Holland-Dozier-Holland, whose songs defined the Motown sound of the '60s, and Thom Bell, who masterminded the smooth Philly Soul sound of the '70s, stole the show Saturday at the third annual Salute to the American Songwriter at the Wiltern Theatre. The four-hour concert featured performances by two dozen songwriters--both star recording artists like Randy Newman, Kris Kristofferson and Stephen Stills and behind-the-scenes figures whose names are usually consigned to the backs of record albums.
H-D-H and Bell wrote some of the classiest and most successful music of the modern pop era, though Saturday's show dramatized the difference in their styles. H-D-H's songs for such acts as the Supremes and the Four Tops were brimming with passion and joyous intensity, while Bell's ballads for the Delphonics and the Stylistics were exquisitely tender and graceful.
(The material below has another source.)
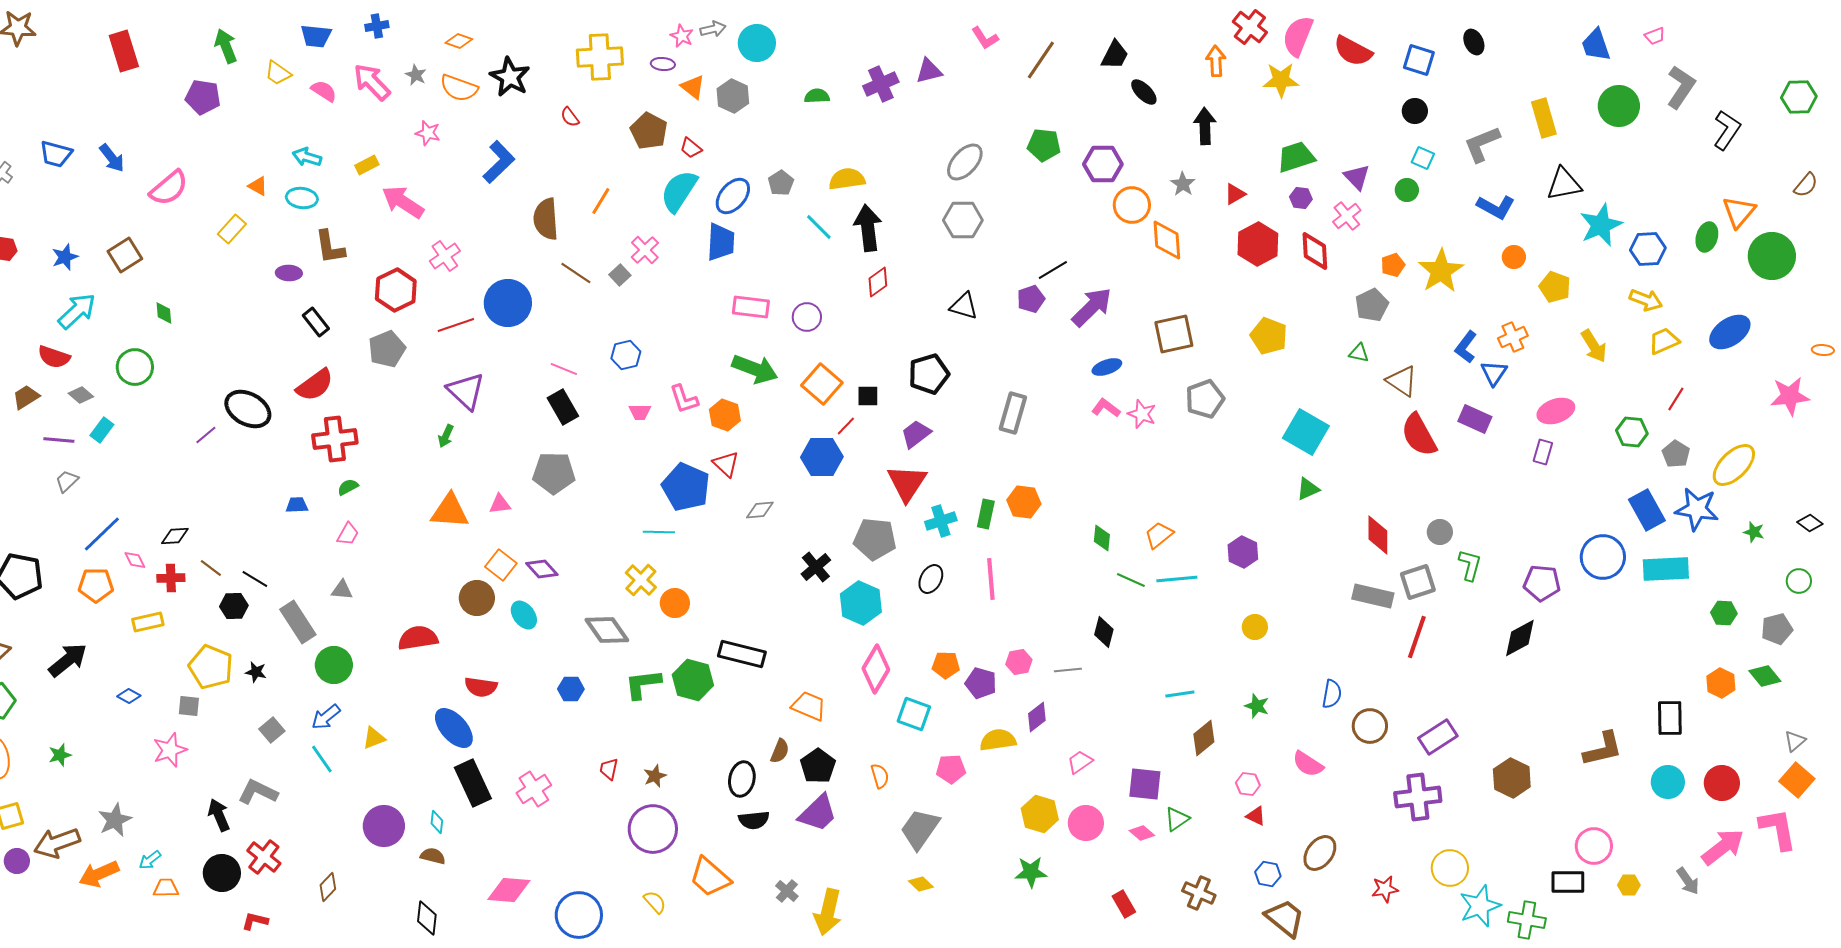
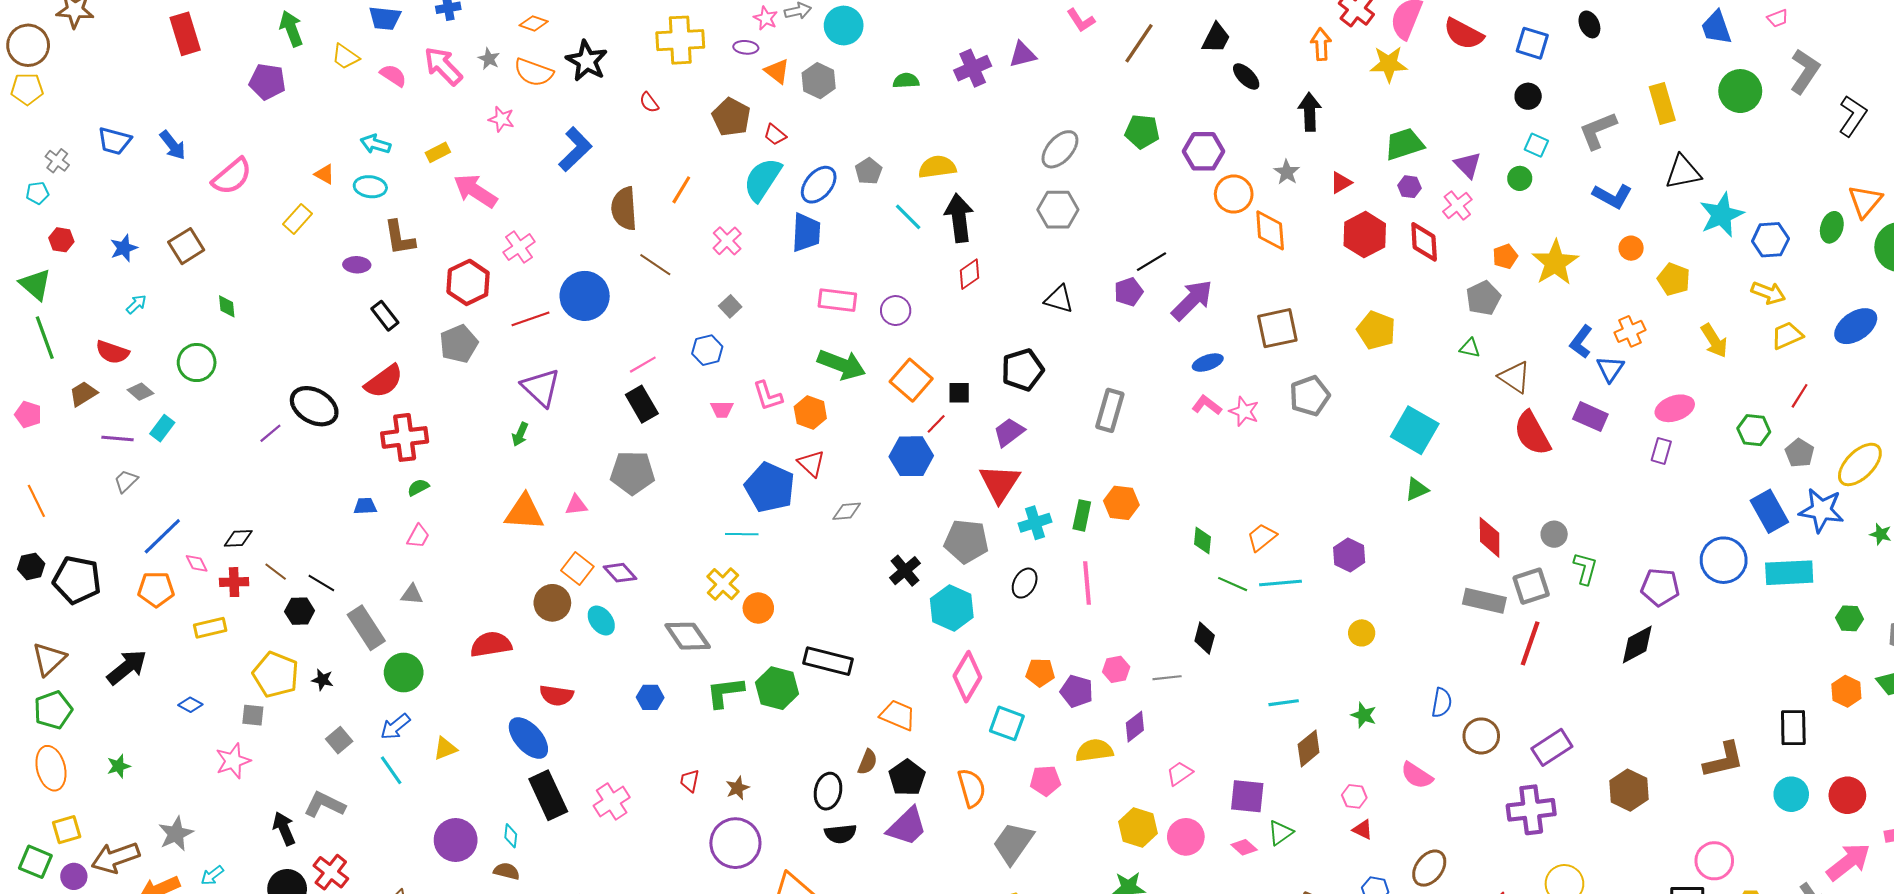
gray square: (620, 275) -> (730, 306), moved
cyan arrow: (77, 311) -> (136, 304), size x0.5
pink line: (564, 369) -> (643, 365), turned -52
orange semicircle: (880, 776) -> (972, 788), size x1.5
The show included a wide range of musical styles and covered four decades of popular songs. The fun was in hearing stories of how the songs came to be written, and getting a taste of the original "demo" versions--would you believe that Whitney Houston's frenetic "I Wanna Dance With Somebody" was written by George Merrill and Shannon Rubicam as a gentle, country-ish ballad? Or that the same team (Jay Livingston-Ray Evans) that wrote Nat King Cole's exquisite "Mona Lisa" also cooked up the cornball theme to TV's "Mr. Ed"? It's these discoveries and revelations that make the annual concert one of the year's most rewarding.